Blockchains are often introduced as ledgers, but the more interesting engineering problem is state.

Modern chains maintain a large key-value database that changes every block: account balances, staking ledgers, governance tracks, scheduler queues, proxy definitions, identity records, parachain heads, smart contract storage, and anything else the runtime decides to persist.

That database needs a property that ordinary application databases do not usually need: anyone should be able to verify a small part of it without trusting the machine that served the data. This is where Merkle tries come in.

In this article I will walk through what Merkle tries are, how a typical database layout can support them, how querying works in a blockchain context, and how the Polkadot SDK implements the idea through its state trie stack.

The problem Merkle tries solve

An ordinary key-value store gives us fast reads:

key -> value

For example:

System.Account(Alice) -> AccountInfo { nonce, consumers, providers, data }
Balances.TotalIssuance -> <encoded total issuance>
Staking.Ledger(Alice) -> StakingLedger { stash, total, active, ... }

This is fine if we trust the database. But in a blockchain, the database is usually accessed through a remote node. A wallet, dashboard, indexer, light client, bridge, or parachain validator may need to ask another machine:

What was the value of this storage key at block X?

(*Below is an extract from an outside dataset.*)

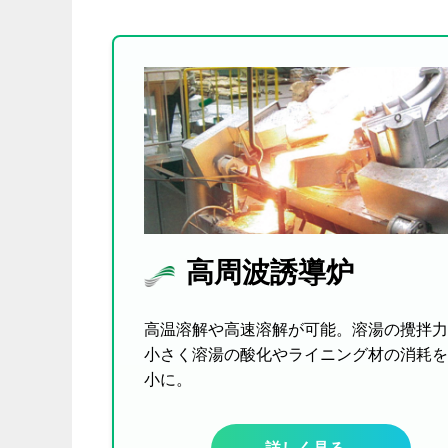
高周波誘導炉
高温溶解や高速溶解が可能。溶湯の攪拌力
小さく溶湯の酸化やライニング材の消耗を
小に。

The node can send back a value, but the client also needs a way to know that the value belongs to the canonical state committed by that block.

The compact commitment to the whole state is the state root. Each block header includes this root, and consensus finalizes the block header. If a client trusts the finalized header, it can verify storage proofs against the state root without downloading the full state database. The Merkle trie is the data structure that makes that possible.

Merkle trie state root flow
Merkle trie state root flow.

What is a Merkle trie?

A Merkle trie combines three ideas:

  • A trie, which indexes keys by their prefixes.
  • Patricia-style compression, which avoids storing a separate node for every single character or nibble when paths do not branch.
  • Merkle hashing, where each node commits to its children and value, so the root hash commits to the whole database.

The trie part gives us an ordered key path. The Merkle part gives us verifiability. The Patricia-style compression keeps the structure smaller than a naive prefix tree.

Polkadot SDK's trie is a base-16 modified Merkle Patricia trie. Base-16 means each byte of a storage key is interpreted as two 4-bit nibbles, and each branch can have up to 16 children.

byte key: 0x3f7a
nibble path: 3 -> f -> 7 -> a

This matters because a storage key is not treated as a string. It is a byte sequence. The trie walks through those bytes nibble by nibble until it finds the node that stores the value or proves the value is absent.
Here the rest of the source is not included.